Dans ce groupe de syncopes, on trouve aussi le malaise par hypersensibilité du sinus carotidien, situé dans le cou – certains mouvements de la tête, un col de chemise trop serré, un rasage un peu appuyé le provoquent –, et la syncope dite situationnelle, car associée à des actions spécifiques comme le fait d’uriner ou d’avoir une crise de toux.

Chute brutale de la tension

« J’étais malade et couché depuis plusieurs jours. J’ai eu besoin d’aller aux toilettes et je me suis levé rapidement, trop rapidement sans doute. J’ai eu la tête qui s’est mise à tourner, et puis le trou noir… », explique Clément. Ce témoignage est représentatif d’un malaise lié à « l’hypotension orthostatique ».

Alors que la tension artérielle est déjà basse, le corps, en passant rapidement de la station allongée (ou assise) à la station debout, n’a pas eu le temps de la réguler. Le sang n’est pas monté suffisamment vite au cerveau. Une déshydratation, une longue période d’alitement, une grossesse, la prise de certains médicaments, en particulier les traitements contre l’hypertension, les varices, l’alcool, le diabète, qui peut endommager le système nerveux, ou des maladies comme celle de Parkinson sont des facteurs de risque. Les personnes âgées y sont plus sujettes que le reste de la population.

Malaise cardiaque : un cas d’urgence médicale

Plus rarement, le malaise peut être provoqué par des arythmies (troubles du rythme cardiaque) ou par une cardiopathie (maladie du cœur). C’est ce type de problème que le médecin va essayer de détecter, en urgence ou plus tard, en consultation.

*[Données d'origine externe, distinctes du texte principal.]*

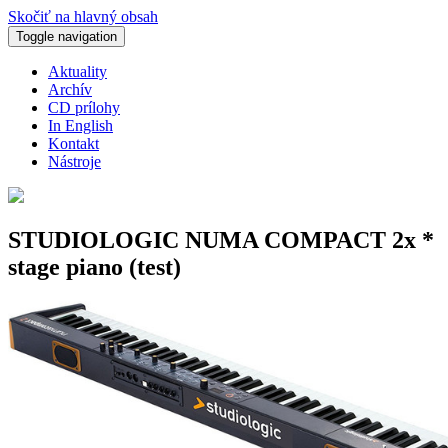
Skočiť na hlavný obsah
Toggle navigation
Aktuality
Archív
CD prílohy
In English
Kontakt
Nástroje
STUDIOLOGIC NUMA COMPACT 2x *
stage piano (test)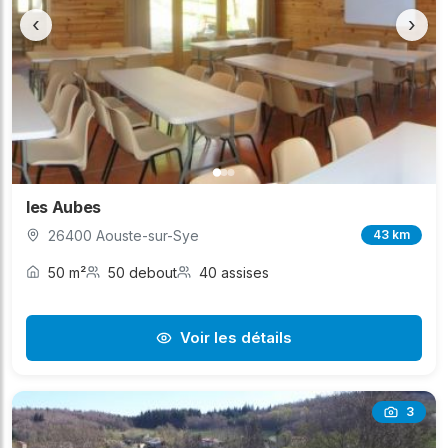
‹
›
les Aubes
26400 Aouste-sur-Sye
43 km
50 m²
50 debout
40 assises
Voir les détails
3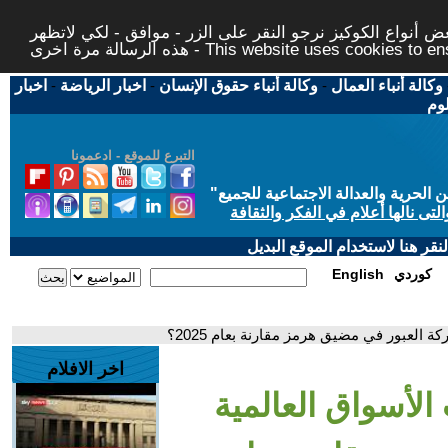
 أنواع الكوكيز نرجو النقر على الزر - موافق - لكي لاتظهر
This website uses cookies to ensure you ge
وكالة أنباء العمال
-
وكالة أنباء حقوق الإنسان
-
اخبار الرياضة
-
اخبار
لوم
التبرع للموقع - ادعمونا
حرية والعدالة الاجتماعية للجميع
"
تى نالها أعلام في الفكر والثقافة
قر هنا لاستخدام الموقع البديل
كوردي
English
ة العبور في مضيق هرمز مقارنة بعام 2025؟
اخر الافلام
 الأسواق العالمية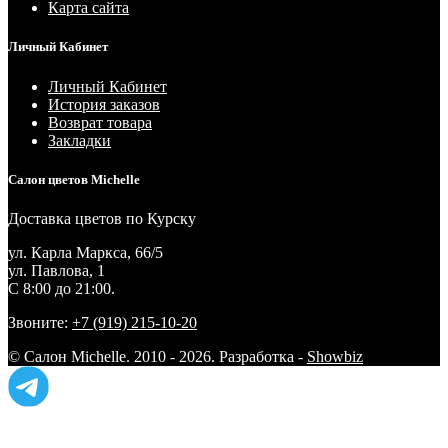
Карта сайта
Личный Кабинет
Личный Кабинет
История заказов
Возврат товара
Закладки
Салон цветов Michelle
Доставка цветов по Курску
ул. Карла Маркса, 66/5
ул. Павлова, 1
С 8:00 до 21:00.
Звоните:
+7 (919) 215-10-20
© Салон Michelle. 2010 - 2026. Разработка -
Showbiz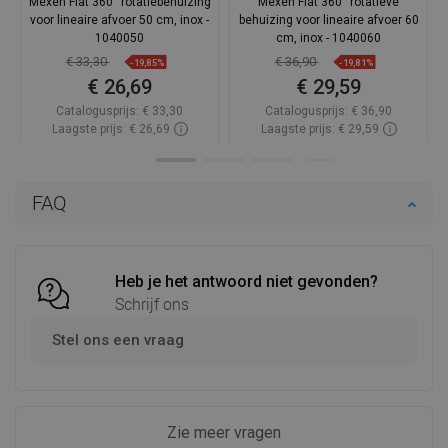
Mexen Flat 360° rotatiebehuizing
Mexen Flat 360° rotatieve
voor lineaire afvoer 50 cm, inox -
behuizing voor lineaire afvoer 60
1040050
cm, inox - 1040060
€ 33,30
€ 36,90
-19,85%
-19,81%
€ 26,69
€ 29,59
Catalogusprijs:
€ 33,30
Catalogusprijs:
€ 36,90
Laagste prijs: € 26,69
Laagste prijs: € 29,59
Beschikbaarheid:
Op voorraad
Beschikbaarheid:
Op voorraad
In winkelwagen
In winkelwagen
FAQ
Vergelijk
favorite_border
Favoriet
Vergelijk
favorite_border
Favoriet
Heb je het antwoord niet gevonden?
Schrijf ons
Stel ons een vraag
Zie meer vragen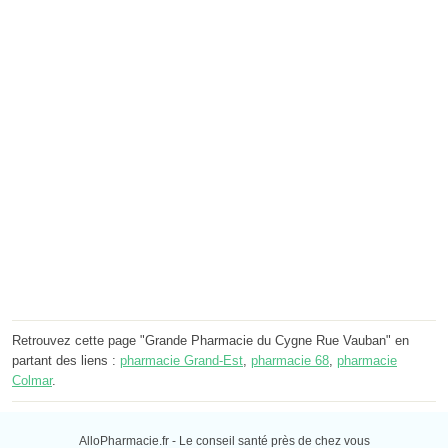
Retrouvez cette page "Grande Pharmacie du Cygne Rue Vauban" en
partant des liens :
pharmacie Grand-Est
,
pharmacie 68
,
pharmacie
Colmar
.
AlloPharmacie.fr - Le conseil santé près de chez vous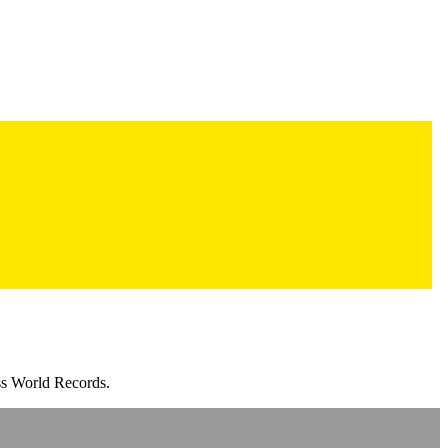
ss World Records.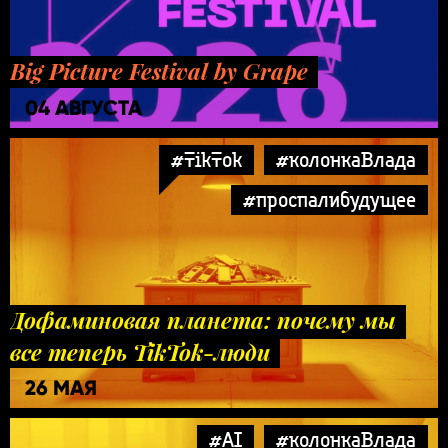
Big Picture Festival by Grape
04 АВГУСТА
#TikTok
#колонкаВлада
#проспалибудущее
Дофаминовая планета: почему мы
все теперь TikTok-люди
26 МАЯ
#AI
#колонкаВлада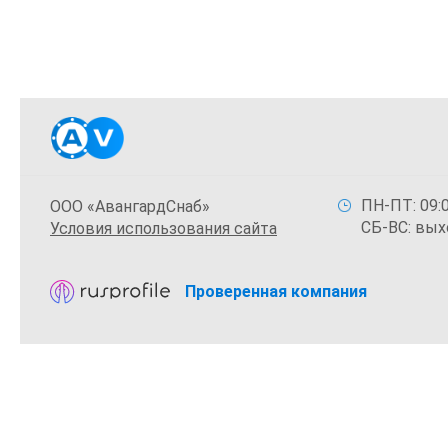
ПН-ПТ: 09:0
ООО «АвангардСнаб»
СБ-ВС: вых
Условия использования сайта
Проверенная компания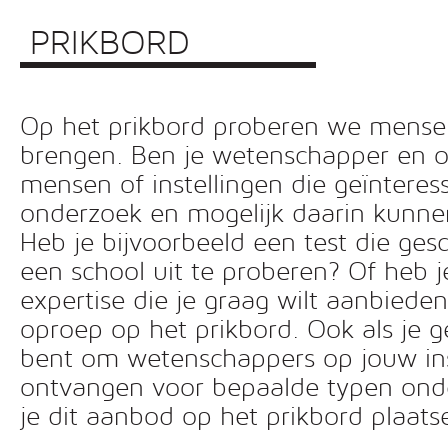
PRIKBORD
Op het prikbord proberen we mensen 
brengen. Ben je wetenschapper en o
mensen of instellingen die geïnteress
onderzoek en mogelijk daarin kunn
Heb je bijvoorbeeld een test die ges
een school uit te proberen? Of heb 
expertise die je graag wilt aanbiede
oproep op het prikbord. Ook als je g
bent om wetenschappers op jouw inst
ontvangen voor bepaalde typen ond
je dit aanbod op het prikbord plaats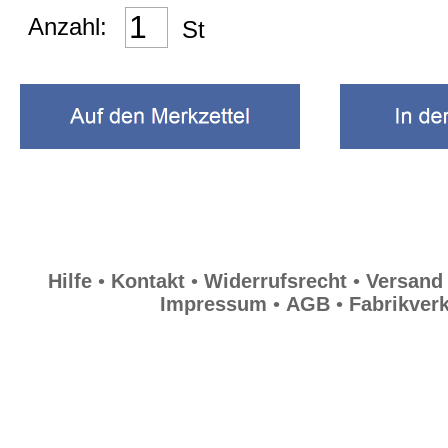
Kummerbunde
Anzahl:
St
Über uns
Lifestyle
Allgemein
Hilfe
•
Kontakt
•
Widerrufsrecht
•
Versand
Impressum
•
AGB
•
Fabrikver
Hilfe
Kontakt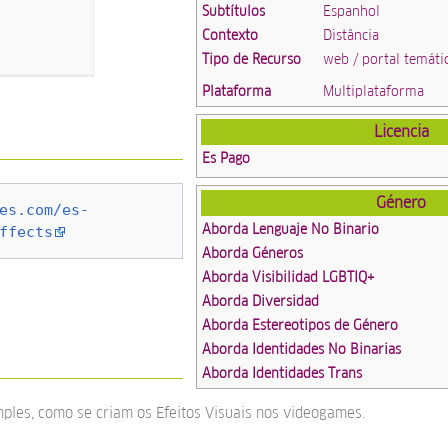
Subtítulos
Espanhol
Contexto
Distância
Tipo de Recurso
web / portal temáti
Plataforma
Multiplataforma
Licencia
Es Pago
Género
es.com/es-
Aborda Lenguaje No Binario
ffects
Aborda Géneros
Aborda Visibilidad LGBTIQ+
Aborda Diversidad
Aborda Estereotipos de Género
Aborda Identidades No Binarias
Aborda Identidades Trans
mples, como se criam os Efeitos Visuais nos videogames.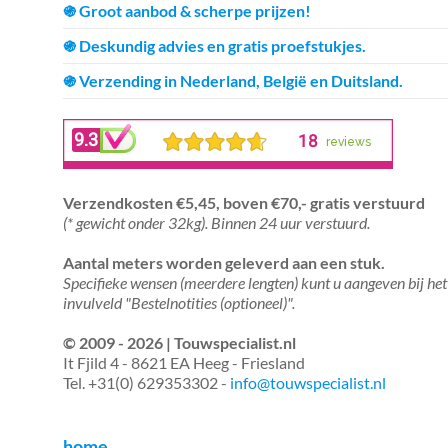
֍ Groot aanbod & scherpe prijzen!
֍ Deskundig advies en gratis proefstukjes.
֍ Verzending in Nederland, België en Duitsland.
Verzendkosten €5,45, boven €70,- gratis verstuurd
(* gewicht onder 32kg). Binnen 24 uur verstuurd.
Aantal meters worden geleverd aan een stuk.
Specifieke wensen (meerdere lengten) kunt u aangeven bij het
invulveld "Bestelnotities (optioneel)".
© 2009 - 2026 | Touwspecialist.nl
It Fjild 4 - 8621 EA Heeg - Friesland
Tel. +31(0) 629353302 -
info@touwspecialist.nl
home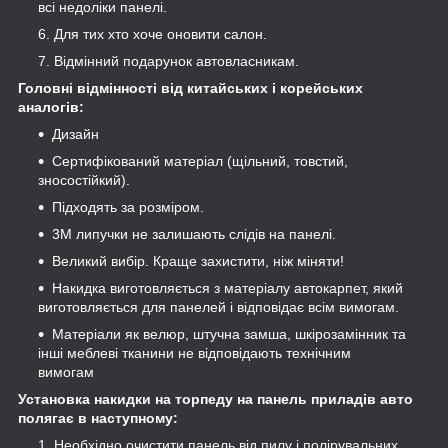
всі недоліки панелі.
Для тих хто хоче оновити салон.
Відмінний подарунок автовласникам.
Головні відмінності від китайських і корейських
аналогів:
Дизайн
Сертифікований матеріал (щільний, товстий,
зносостійкий).
Підходять за розміром.
3М липучки не залишають слідів на панелі.
Великий вибір. Краще захистити, ніж міняти!
Накидка виготовляється з матеріалу автокарпет, який
виготовляється для панелей і відповідає всім вимогам.
Матеріали як велюр, штучна замша, шкірозамінник та
інші меблеві тканини не відповідають технічним
вимогам
Установка накидки на торпеду на панель приладів авто
полягає в наступному:
Необхідно очистити панель від пилу і полірувальних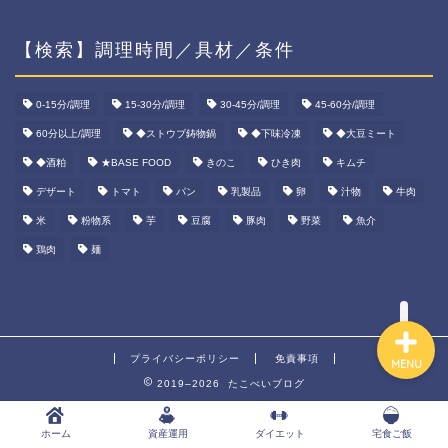
【検索】調理時間／具材／条件
ホーム
0-15分/調理
15-30分/調理
30-45分/調理
45-60分/調理
資産運用
60分以上/調理
◆ストウブ鋳物鍋
◆下味冷凍
◆大豆ミート
◆酒粕
★BASE FOOD
きのこ
ひき肉
キムチ
ダイエット
デザート
トマト
パン
乳製品
卵
汁物
牛肉
米
粉物系
芋
豆腐
豚肉
野菜
魚介
宅食ご飯
鶏肉
麺
プライバシーポリシー
免責事項
MENU
2019–2026 たこべいブログ
ホーム
資産運用
ダイエット
宅食ご飯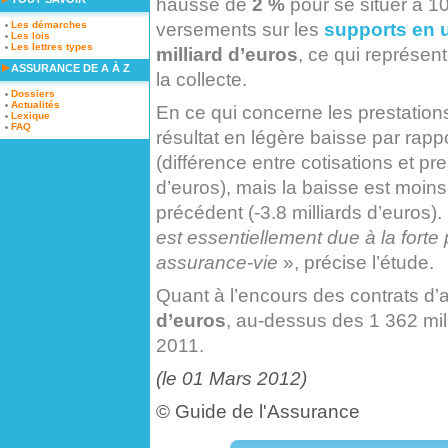
hausse de
2 %
pour se situer à 10
versements sur les
supports en 
Les démarches
Les lois
Les lettres types
milliard d’euros
, ce qui représen
ASSURANCE DE A À Z
la collecte.
Dossiers
Actualités
En ce qui concerne les prestations
Lexique
FAQ
résultat en légère baisse par rapp
(différence entre cotisations et pre
d’euros), mais la baisse est moin
précédent (-3.8 milliards d’euros).
est essentiellement due à la forte
assurance-vie
», précise l’étude.
Quant à l’encours des contrats d’a
d’euros
, au-dessus des 1 362 mil
2011.
(le 01 Mars 2012)
©
Guide de l'Assurance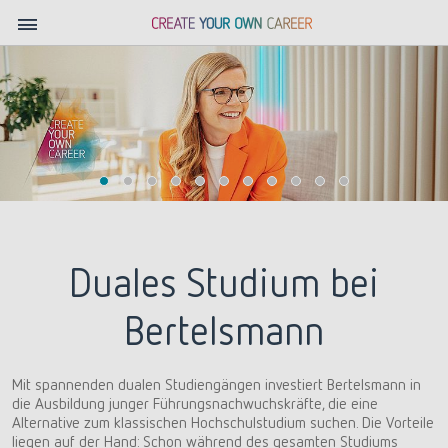
Duales Studium bei
Bertelsmann
Mit spannenden dualen Studiengängen investiert Bertelsmann in
die Ausbildung junger Führungsnachwuchskräfte, die eine
Alternative zum klassischen Hochschulstudium suchen. Die Vorteile
liegen auf der Hand: Schon während des gesamten Studiums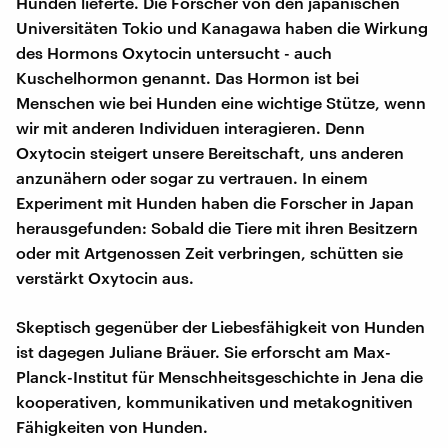
Hunden lieferte. Die Forscher von den japanischen
Universitäten Tokio und Kanagawa haben die Wirkung
des Hormons Oxytocin untersucht - auch
Kuschelhormon genannt. Das Hormon ist bei
Menschen wie bei Hunden eine wichtige Stütze, wenn
wir mit anderen Individuen interagieren. Denn
Oxytocin steigert unsere Bereitschaft, uns anderen
anzunähern oder sogar zu vertrauen. In einem
Experiment mit Hunden haben die Forscher in Japan
herausgefunden: Sobald die Tiere mit ihren Besitzern
oder mit Artgenossen Zeit verbringen, schütten sie
verstärkt Oxytocin aus.
Skeptisch gegenüber der Liebesfähigkeit von Hunden
ist dagegen Juliane Bräuer. Sie erforscht am Max-
Planck-Institut für Menschheitsgeschichte in Jena die
kooperativen, kommunikativen und metakognitiven
Fähigkeiten von Hunden.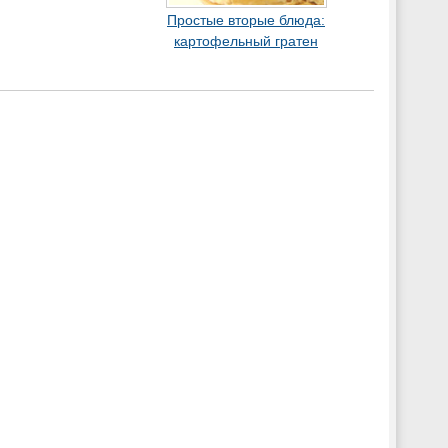
Простые вторые блюда:
картофельный гратен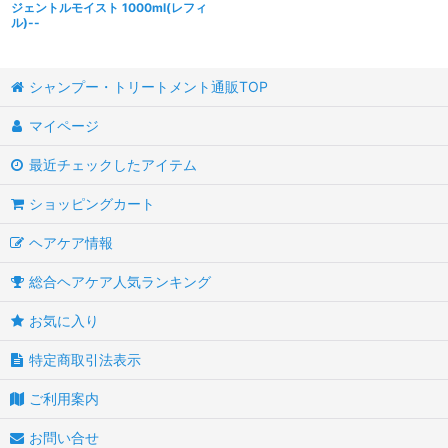
ジェントルモイスト 1000ml(レフィ
ル)--
シャンプー・トリートメント通販TOP
マイページ
最近チェックしたアイテム
ショッピングカート
ヘアケア情報
総合ヘアケア人気ランキング
お気に入り
特定商取引法表示
ご利用案内
お問い合せ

Parmi les 30 000 personnes qui décèdent de mort ­subite chaque année, un certain nombre avaient été auparavant victimes de syncopes qu’elles avaient négligées. Parce que ce type de malaise peut être précurseur d’un arrêt cardiaque, il est nécessaire d’alerter les secours. Ce malaise se traduit souvent par une forte douleur qui « serre » la poitrine et peut irradier vers le cou, les bras, le dos ou la mâchoire. Il peut s’accompagner d’essoufflement, de nausées, de vomissements, de sueur. Mais attention : personne n’éprouve les mêmes symptômes avec la même intensité, il faut donc être très vigilant.

Les gestes préventifs

Si l’évanouissement est souvent occasionnel, la récidive n’est pas rare. Elle augmente d’ailleurs avec l’âge. La meilleure solution, dans le cas des malaises vagaux, est d’éviter, si possible, les situations à risque comme les endroits surpeuplés et trop chauds, les cols serrés ou autres facteurs déclenchants répertoriés.

Il est conseillé aussi d’anticiper le malaise en apprenant à en reconnaître les signes précurseurs et à faire les gestes qui évitent de perdre connaissance : par exemple, s’adosser à un mur ou s’allonger. Quand les malaises sont très fréquents et imprévisibles, et qu’ils exposent le patient à de grands risques d’accident, des traitements, médicamenteux ou non, sont proposés.

Des exercices physiques, notamment de contre-pression isométrique (croiser les jambes, serrer les mains…), sont préconisés par la Haute Autorité de santé pour lutter contre les malaises vagaux et l’hypotension orthostatique. Quant aux causes cardiaques, elles font l’objet d’une prise en charge adaptée avec, lorsque c’est nécessaire, la pose d’un stimulateur ou d’un défibrillateur implantable.